- **EXERCISE GOAL**: Below are some records; state how many of their lines contain the word "watermark", and add nothing.
:: SUPPLIED RECORDS
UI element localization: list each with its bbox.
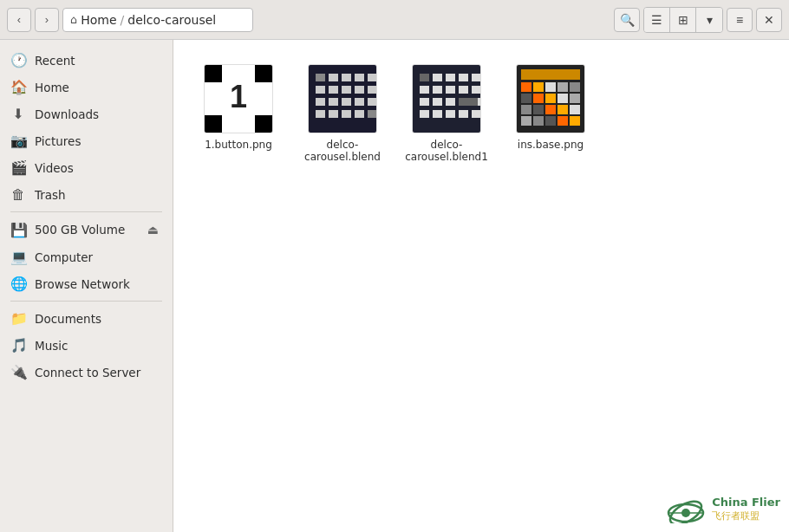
documents-icon: 📁 — [10, 310, 26, 327]
file-item-blend1[interactable]: delco-carousel.blend1 — [399, 57, 494, 170]
file-item-1button[interactable]: 1.button.png — [191, 57, 286, 170]
file-name-blend1: delco-carousel.blend1 — [404, 139, 489, 163]
thumbnail-ins — [517, 65, 584, 133]
sidebar-label-videos: Videos — [35, 161, 74, 175]
videos-icon: 🎬 — [10, 159, 26, 176]
forward-icon: › — [45, 13, 49, 26]
music-icon: 🎵 — [10, 337, 26, 354]
file-item-blend[interactable]: delco-carousel.blend — [295, 57, 390, 170]
sidebar-item-connect-server[interactable]: 🔌 Connect to Server — [0, 359, 173, 386]
watermark-text: China Flier 飞行者联盟 — [712, 496, 780, 522]
server-icon: 🔌 — [10, 364, 26, 380]
chevron-down-icon: ▾ — [707, 13, 713, 27]
sidebar-separator-2 — [10, 301, 162, 302]
back-icon: ‹ — [17, 13, 21, 26]
watermark-line2: 飞行者联盟 — [712, 510, 780, 522]
file-thumb-blend1 — [412, 64, 481, 133]
sidebar-label-pictures: Pictures — [35, 134, 81, 148]
thumbnail-1button — [205, 65, 272, 133]
file-item-ins[interactable]: ins.base.png — [503, 57, 598, 170]
home-icon: ⌂ — [70, 13, 77, 26]
breadcrumb-separator: / — [121, 13, 125, 27]
view-list-button[interactable]: ☰ — [644, 8, 670, 32]
breadcrumb-current: delco-carousel — [127, 13, 216, 27]
close-icon: ✕ — [764, 13, 774, 27]
sidebar-label-downloads: Downloads — [35, 107, 99, 121]
close-button[interactable]: ✕ — [756, 8, 782, 32]
thumbnail-blend1 — [413, 65, 480, 133]
sidebar-label-home: Home — [35, 81, 69, 94]
main-content: 1.button.png delco-carousel.blend delco-… — [173, 40, 789, 532]
eject-icon[interactable]: ⏏ — [144, 221, 162, 238]
downloads-icon: ⬇ — [10, 106, 26, 122]
file-thumb-1button — [204, 64, 273, 133]
breadcrumb: ⌂ Home / delco-carousel — [62, 8, 253, 32]
list-icon: ☰ — [651, 13, 662, 27]
view-options-button[interactable]: ▾ — [696, 8, 722, 32]
home-sidebar-icon: 🏠 — [10, 79, 26, 95]
sidebar-label-500gb: 500 GB Volume — [35, 223, 125, 237]
sidebar-item-trash[interactable]: 🗑 Trash — [0, 181, 173, 208]
watermark-logo-icon — [665, 496, 707, 523]
search-button[interactable]: 🔍 — [614, 8, 640, 32]
sidebar-item-computer[interactable]: 💻 Computer — [0, 243, 173, 270]
grid-icon: ⊞ — [678, 13, 688, 27]
sidebar-label-connect-server: Connect to Server — [35, 366, 140, 380]
sidebar-label-browse-network: Browse Network — [35, 277, 130, 291]
view-toggle-group: ☰ ⊞ ▾ — [643, 7, 723, 33]
trash-icon: 🗑 — [10, 186, 26, 203]
sidebar-item-documents[interactable]: 📁 Documents — [0, 305, 173, 332]
app-body: 🕐 Recent 🏠 Home ⬇ Downloads 📷 Pictures 🎬… — [0, 40, 789, 532]
computer-icon: 💻 — [10, 249, 26, 265]
thumbnail-blend — [309, 65, 376, 133]
watermark: China Flier 飞行者联盟 — [665, 496, 780, 523]
sidebar-label-trash: Trash — [35, 188, 66, 202]
file-name-ins: ins.base.png — [518, 139, 584, 151]
titlebar: ‹ › ⌂ Home / delco-carousel 🔍 ☰ ⊞ ▾ ≡ ✕ — [0, 0, 789, 40]
search-icon: 🔍 — [620, 13, 635, 27]
forward-button[interactable]: › — [35, 8, 59, 32]
file-name-1button: 1.button.png — [205, 139, 272, 151]
sidebar-item-downloads[interactable]: ⬇ Downloads — [0, 101, 173, 127]
hamburger-icon: ≡ — [736, 13, 743, 27]
sidebar-separator-1 — [10, 211, 162, 212]
volume-icon: 💾 — [10, 222, 26, 238]
view-grid-button[interactable]: ⊞ — [670, 8, 696, 32]
breadcrumb-home[interactable]: Home — [81, 13, 116, 27]
sidebar-item-pictures[interactable]: 📷 Pictures — [0, 127, 173, 154]
sidebar-label-computer: Computer — [35, 250, 93, 264]
sidebar-item-recent[interactable]: 🕐 Recent — [0, 47, 173, 74]
watermark-line1: China Flier — [712, 496, 780, 510]
menu-button[interactable]: ≡ — [727, 8, 753, 32]
sidebar-item-500gb[interactable]: 💾 500 GB Volume ⏏ — [0, 216, 173, 243]
file-thumb-blend — [308, 64, 377, 133]
sidebar-item-home[interactable]: 🏠 Home — [0, 74, 173, 101]
pictures-icon: 📷 — [10, 133, 26, 149]
sidebar-item-music[interactable]: 🎵 Music — [0, 332, 173, 359]
sidebar-label-documents: Documents — [35, 312, 101, 326]
sidebar: 🕐 Recent 🏠 Home ⬇ Downloads 📷 Pictures 🎬… — [0, 40, 173, 532]
sidebar-label-recent: Recent — [35, 54, 75, 68]
toolbar-right: 🔍 ☰ ⊞ ▾ ≡ ✕ — [614, 7, 782, 33]
sidebar-label-music: Music — [35, 339, 68, 353]
file-name-blend: delco-carousel.blend — [300, 139, 385, 163]
sidebar-item-videos[interactable]: 🎬 Videos — [0, 154, 173, 181]
sidebar-item-browse-network[interactable]: 🌐 Browse Network — [0, 270, 173, 297]
back-button[interactable]: ‹ — [7, 8, 31, 32]
network-icon: 🌐 — [10, 276, 26, 292]
file-thumb-ins — [516, 64, 585, 133]
recent-icon: 🕐 — [10, 52, 26, 68]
::::
- **SOLUTION FOR THIS PROBLEM**: 5